Nor can we be greatly useful in our personal life while our daily conduct is stained by frequent outbursts of anger and other exhibitions of temper. In the old fable the spider goes about doing mischief wherever it creeps, while the bee by its wax and its honey makes "sweetness and light" wherever it flies. We had better be bees than be spiders, living to turn darkness into light and to put a little more sweetness into the life of all who know us. But only as our own lives shine in the brightness of holy affectionateness, and our hearts and lips distill the sweetness of patience and gentleness can—we fulfill our mission in this world as Christ's true messengers to men.

In striving to overcome our impatience with others, it will help us to remember that we and they have the common heritage, of a sinful nature. The thing in them which irritates us is, no doubt, balanced by something in us which looks just as unlovely in their eyes and just as sorely tries their forbearance toward us. Whittier wisely says: "Search your own heart. What pains you in others—you yourself may be."

It is very likely—that if we think our neighbors are difficult to live with—they think about the same of us! And who shall tell in whom lies the greater degree of fault? Certain it is, that a really good-tempered person can rarely ever be drawn into a quarrel with anyone. He is resolutely determined that he will not be a partner in any unseemly strife; he would rather suffer wrongfully, than offer any retaliation; he has learned to bear and to forbear. Then by his gentle tact he is able to conciliate any who are angry.

A fable relates that in the depth of a forest, there lived two foxes. One of them said to the other one day in the politest of fox-language, "Let's quarrel." "Very well," said the other; "but how shall we set about it?" They tried all sorts of ways—but in vain, for both would give way. At last one brought two stones. "There!" said he. "Now you say they are yours and I'll say they are mine, and we will quarrel and fight and scratch. Now I'll begin. Those stones are mine." "All right!" answered the other fox; "you are welcome to them." "But we shall never quarrel at this rate," replied the first. "No, indeed, you old simpleton! Don't you know it takes two to make a quarrel?" So the foxes gave up trying to quarrel, and never played again at this silly game.

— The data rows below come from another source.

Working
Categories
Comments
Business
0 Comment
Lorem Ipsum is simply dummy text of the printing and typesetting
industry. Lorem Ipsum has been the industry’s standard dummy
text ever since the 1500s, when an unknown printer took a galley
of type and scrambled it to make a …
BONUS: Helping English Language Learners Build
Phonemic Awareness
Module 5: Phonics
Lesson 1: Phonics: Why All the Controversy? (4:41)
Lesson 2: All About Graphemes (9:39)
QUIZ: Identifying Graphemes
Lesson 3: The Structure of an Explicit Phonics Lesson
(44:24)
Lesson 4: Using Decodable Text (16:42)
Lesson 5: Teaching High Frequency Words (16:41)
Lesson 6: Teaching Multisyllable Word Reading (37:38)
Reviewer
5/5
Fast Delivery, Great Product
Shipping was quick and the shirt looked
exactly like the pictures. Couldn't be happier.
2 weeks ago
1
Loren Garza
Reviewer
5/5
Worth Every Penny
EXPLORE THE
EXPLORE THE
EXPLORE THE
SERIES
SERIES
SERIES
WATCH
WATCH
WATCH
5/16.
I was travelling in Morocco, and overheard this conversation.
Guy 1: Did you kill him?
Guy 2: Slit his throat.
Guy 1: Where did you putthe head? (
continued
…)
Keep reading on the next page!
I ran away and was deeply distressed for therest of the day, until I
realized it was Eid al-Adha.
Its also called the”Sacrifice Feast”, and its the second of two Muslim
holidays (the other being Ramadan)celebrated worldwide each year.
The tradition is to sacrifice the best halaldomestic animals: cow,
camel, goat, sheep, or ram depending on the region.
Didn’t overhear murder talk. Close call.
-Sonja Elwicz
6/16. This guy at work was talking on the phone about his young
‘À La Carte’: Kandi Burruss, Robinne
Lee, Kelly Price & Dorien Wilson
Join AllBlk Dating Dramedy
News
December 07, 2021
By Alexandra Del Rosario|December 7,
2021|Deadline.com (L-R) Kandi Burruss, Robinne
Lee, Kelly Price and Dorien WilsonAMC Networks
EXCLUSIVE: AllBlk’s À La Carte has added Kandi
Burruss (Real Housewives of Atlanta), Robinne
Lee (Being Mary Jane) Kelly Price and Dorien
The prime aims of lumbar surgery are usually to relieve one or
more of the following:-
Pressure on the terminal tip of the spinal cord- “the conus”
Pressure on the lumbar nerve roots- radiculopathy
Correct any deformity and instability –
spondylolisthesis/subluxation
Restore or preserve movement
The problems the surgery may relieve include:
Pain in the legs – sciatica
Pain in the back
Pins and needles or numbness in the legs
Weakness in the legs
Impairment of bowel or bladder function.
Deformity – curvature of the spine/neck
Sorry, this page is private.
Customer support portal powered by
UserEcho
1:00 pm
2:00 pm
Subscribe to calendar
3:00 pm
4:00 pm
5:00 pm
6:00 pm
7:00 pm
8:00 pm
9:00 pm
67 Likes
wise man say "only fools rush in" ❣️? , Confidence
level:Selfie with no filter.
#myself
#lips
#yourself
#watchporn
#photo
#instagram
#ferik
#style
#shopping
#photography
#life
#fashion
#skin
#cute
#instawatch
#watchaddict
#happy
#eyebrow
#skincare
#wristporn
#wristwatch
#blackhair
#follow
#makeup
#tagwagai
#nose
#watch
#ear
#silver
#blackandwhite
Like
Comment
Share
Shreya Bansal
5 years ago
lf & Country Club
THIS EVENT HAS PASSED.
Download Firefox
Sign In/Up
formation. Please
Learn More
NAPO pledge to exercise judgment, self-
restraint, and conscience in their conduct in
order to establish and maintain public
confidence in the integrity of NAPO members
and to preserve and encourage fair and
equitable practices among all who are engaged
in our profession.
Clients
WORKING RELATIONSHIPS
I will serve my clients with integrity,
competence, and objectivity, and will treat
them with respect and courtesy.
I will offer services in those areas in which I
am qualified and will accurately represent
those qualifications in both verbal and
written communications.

The fable has its lesson for other creatures besides foxes. As far as in us lies, Paul tells us, we should live peaceably with all men. So long as a man sees only the quarrelsome temper of his neighbor, he is not far toward saintliness; but when he has learned to watch and to try to control his own temper and to weep over his own infirmities, he is on the way to God, and will soon be conqueror over his own weakness.

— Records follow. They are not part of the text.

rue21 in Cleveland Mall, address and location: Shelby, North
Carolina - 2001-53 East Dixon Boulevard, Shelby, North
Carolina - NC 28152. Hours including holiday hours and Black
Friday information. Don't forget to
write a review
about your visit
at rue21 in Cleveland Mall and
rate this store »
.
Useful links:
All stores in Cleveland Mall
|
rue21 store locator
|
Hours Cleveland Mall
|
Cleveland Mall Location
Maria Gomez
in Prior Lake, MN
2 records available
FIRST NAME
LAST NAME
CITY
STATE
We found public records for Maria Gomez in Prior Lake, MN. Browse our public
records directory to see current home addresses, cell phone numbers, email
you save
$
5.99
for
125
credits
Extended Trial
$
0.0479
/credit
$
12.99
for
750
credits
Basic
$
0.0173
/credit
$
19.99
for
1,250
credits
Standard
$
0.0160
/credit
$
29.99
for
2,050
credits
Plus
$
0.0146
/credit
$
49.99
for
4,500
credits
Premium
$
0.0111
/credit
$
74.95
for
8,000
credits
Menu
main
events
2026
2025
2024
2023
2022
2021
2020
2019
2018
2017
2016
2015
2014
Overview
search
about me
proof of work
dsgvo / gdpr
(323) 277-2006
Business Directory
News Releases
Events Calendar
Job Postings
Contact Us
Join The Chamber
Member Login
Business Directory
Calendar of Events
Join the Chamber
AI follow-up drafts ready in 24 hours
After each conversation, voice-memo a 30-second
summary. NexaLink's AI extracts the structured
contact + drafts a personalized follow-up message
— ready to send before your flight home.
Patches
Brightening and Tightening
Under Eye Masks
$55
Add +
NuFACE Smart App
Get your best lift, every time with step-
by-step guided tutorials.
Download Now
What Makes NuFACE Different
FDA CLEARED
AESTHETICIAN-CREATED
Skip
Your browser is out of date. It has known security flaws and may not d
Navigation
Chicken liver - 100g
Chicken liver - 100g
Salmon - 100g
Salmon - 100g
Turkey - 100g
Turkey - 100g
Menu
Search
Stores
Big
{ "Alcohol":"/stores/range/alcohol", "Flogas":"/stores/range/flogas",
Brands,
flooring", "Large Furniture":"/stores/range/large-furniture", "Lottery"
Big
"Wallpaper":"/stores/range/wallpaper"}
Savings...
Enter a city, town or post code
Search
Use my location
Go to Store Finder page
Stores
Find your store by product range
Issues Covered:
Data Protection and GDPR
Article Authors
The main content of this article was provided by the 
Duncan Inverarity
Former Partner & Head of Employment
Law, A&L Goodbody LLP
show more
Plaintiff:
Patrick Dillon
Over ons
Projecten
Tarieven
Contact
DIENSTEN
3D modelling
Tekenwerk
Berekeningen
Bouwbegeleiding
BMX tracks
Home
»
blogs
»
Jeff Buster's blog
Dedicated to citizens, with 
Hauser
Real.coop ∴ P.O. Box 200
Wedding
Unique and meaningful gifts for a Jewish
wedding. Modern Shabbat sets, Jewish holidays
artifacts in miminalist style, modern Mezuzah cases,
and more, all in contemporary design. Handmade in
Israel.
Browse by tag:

Life is too short to spend even one day of it in bickering and strife. Love is too sacred to be forever lacerated and torn by the ugly briers of sharp temper. Surely we ought to learn to be patient with others, since God has to show every day such infinite patience toward us. Is not the very essence of true love the spirit that is not easily provoked, that bears all things? Can we not, then, train our life to sweeter gentleness? Can we not learn to be touched even a little roughly without resenting it? Can we not bear little injuries and apparent injustices without flying into an unseemly rage? Can we not have in us something of the mind of Christ which will enable us, like him, to endure all wrong and injury and give back no word or look of bitterness? The way over which we and our friend walk together—is too short to be spent in wrangling.